* Data supplied:
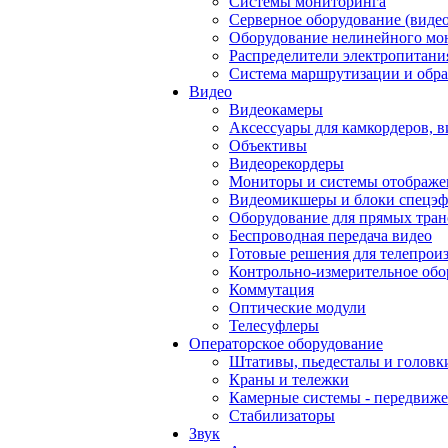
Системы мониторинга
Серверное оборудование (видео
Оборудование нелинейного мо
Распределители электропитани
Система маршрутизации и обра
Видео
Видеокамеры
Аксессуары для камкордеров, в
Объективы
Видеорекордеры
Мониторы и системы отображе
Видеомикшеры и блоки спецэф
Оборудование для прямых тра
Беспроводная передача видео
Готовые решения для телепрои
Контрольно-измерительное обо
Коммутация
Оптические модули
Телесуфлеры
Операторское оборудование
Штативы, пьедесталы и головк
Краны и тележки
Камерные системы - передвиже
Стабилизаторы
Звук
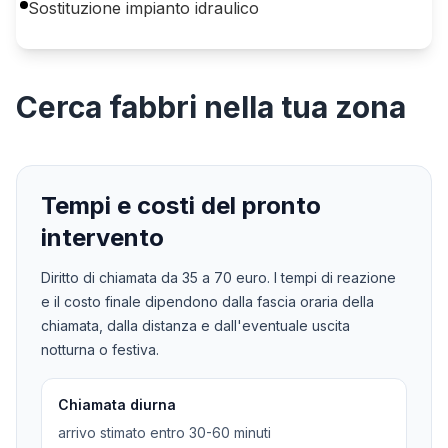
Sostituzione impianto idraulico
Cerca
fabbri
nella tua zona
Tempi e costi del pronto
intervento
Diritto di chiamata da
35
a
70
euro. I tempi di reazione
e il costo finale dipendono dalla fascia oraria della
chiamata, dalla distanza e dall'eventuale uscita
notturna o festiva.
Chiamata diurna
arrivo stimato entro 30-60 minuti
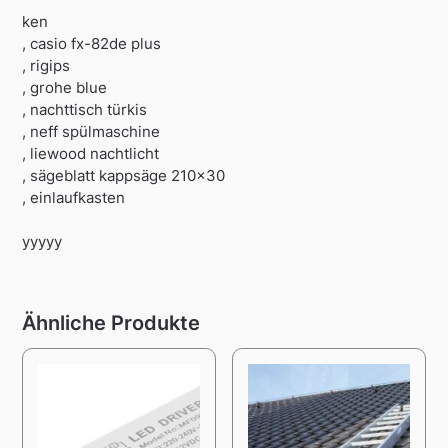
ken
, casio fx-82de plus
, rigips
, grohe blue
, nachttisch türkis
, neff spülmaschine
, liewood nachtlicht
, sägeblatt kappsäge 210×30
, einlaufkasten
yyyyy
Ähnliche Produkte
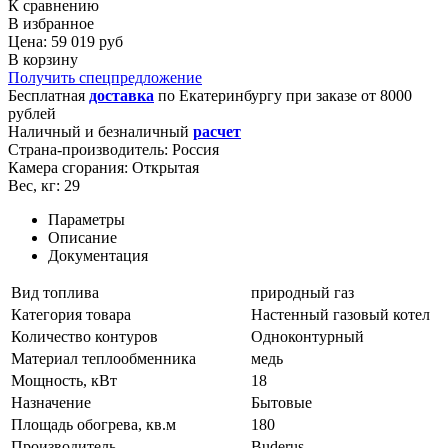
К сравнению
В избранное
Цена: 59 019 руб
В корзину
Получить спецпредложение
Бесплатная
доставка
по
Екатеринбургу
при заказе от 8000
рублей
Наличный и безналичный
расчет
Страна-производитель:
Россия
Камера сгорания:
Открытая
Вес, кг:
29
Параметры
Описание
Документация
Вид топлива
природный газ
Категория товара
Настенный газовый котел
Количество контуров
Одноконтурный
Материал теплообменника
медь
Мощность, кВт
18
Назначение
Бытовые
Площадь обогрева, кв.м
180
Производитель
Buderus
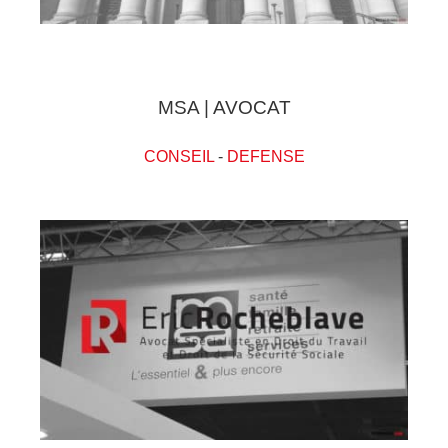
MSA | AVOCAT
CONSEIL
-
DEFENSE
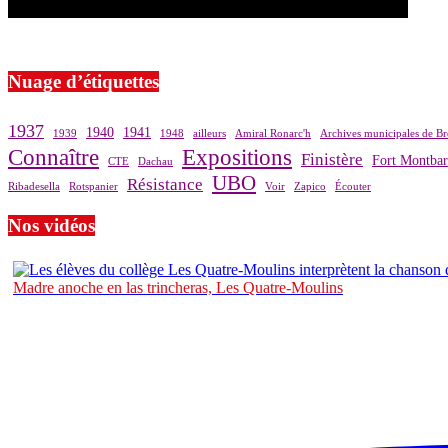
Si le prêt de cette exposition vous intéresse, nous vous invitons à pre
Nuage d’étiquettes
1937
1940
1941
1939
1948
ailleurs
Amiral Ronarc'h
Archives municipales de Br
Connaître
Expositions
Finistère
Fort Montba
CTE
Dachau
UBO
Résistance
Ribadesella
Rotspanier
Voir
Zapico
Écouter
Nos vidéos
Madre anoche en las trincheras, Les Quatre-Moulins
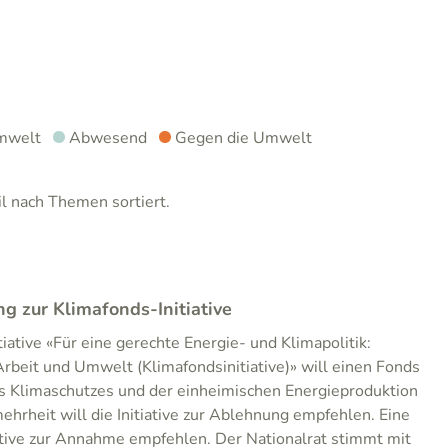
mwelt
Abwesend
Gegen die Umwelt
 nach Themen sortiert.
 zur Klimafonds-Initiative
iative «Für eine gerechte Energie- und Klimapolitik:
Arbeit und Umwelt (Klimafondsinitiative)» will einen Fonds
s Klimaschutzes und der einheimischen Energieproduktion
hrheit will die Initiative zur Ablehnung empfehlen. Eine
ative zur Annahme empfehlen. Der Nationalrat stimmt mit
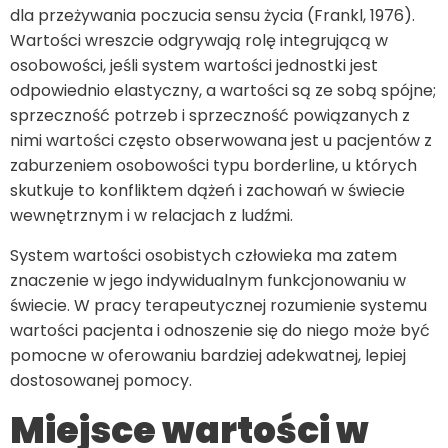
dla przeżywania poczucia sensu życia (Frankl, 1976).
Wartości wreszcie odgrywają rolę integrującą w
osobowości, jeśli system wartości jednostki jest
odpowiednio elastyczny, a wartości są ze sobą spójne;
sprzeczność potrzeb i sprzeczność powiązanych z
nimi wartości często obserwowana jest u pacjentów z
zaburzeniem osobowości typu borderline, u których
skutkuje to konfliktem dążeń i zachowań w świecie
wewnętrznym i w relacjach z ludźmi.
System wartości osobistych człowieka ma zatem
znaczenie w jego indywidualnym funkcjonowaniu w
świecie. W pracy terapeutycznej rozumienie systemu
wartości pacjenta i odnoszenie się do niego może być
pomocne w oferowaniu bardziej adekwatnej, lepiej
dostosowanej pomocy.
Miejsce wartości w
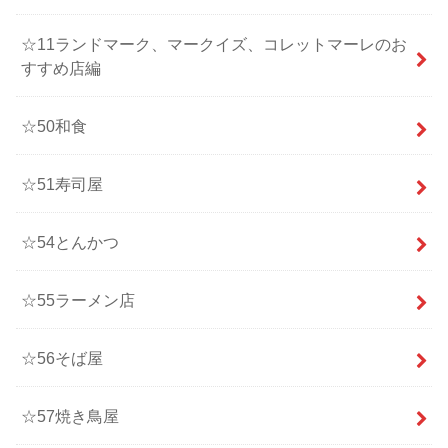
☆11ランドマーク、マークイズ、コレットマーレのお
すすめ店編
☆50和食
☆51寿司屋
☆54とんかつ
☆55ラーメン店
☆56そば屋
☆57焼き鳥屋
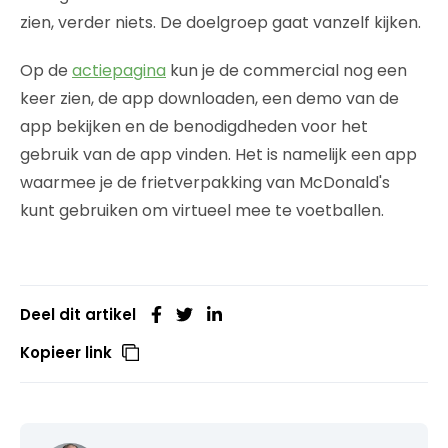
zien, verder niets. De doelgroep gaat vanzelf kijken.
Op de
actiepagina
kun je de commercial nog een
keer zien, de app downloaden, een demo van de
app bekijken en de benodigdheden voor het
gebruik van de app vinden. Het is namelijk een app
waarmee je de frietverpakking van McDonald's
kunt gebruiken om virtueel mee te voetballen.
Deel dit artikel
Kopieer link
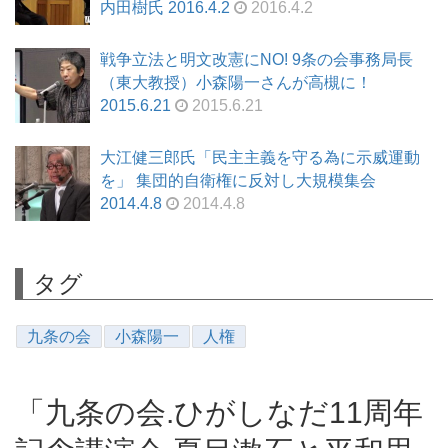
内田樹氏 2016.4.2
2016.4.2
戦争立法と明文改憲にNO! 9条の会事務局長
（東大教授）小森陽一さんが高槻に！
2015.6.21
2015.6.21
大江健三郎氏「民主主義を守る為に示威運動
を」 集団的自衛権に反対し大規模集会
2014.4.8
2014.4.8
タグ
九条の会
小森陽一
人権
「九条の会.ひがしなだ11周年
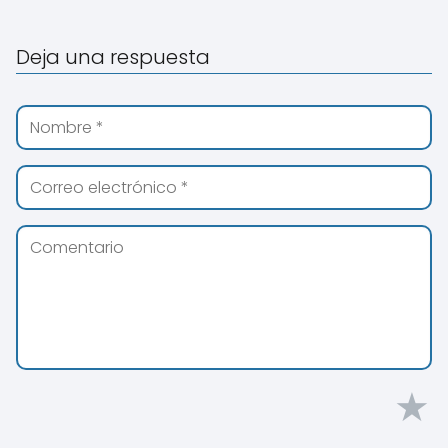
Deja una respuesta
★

* Task goal: Would you print, exactly as they appear, the lines from the line with "keer zien, de app downloaden, een demo van de" through the end of the entries above, leaving out the pictures?

* Solution for this problem:
keer zien, de app downloaden, een demo van de
app bekijken en de benodigdheden voor het
gebruik van de app vinden. Het is namelijk een app
waarmee je de frietverpakking van McDonald's
kunt gebruiken om virtueel mee te voetballen.
Deel dit artikel
Kopieer link
内田樹氏 2016.4.2
2016.4.2
戦争立法と明文改憲にNO! 9条の会事務局長
（東大教授）小森陽一さんが高槻に！
2015.6.21
2015.6.21
大江健三郎氏「民主主義を守る為に示威運動
を」 集団的自衛権に反対し大規模集会
2014.4.8
2014.4.8
タグ
九条の会
小森陽一
人権
「九条の会.ひがしなだ11周年
Deja una respuesta
★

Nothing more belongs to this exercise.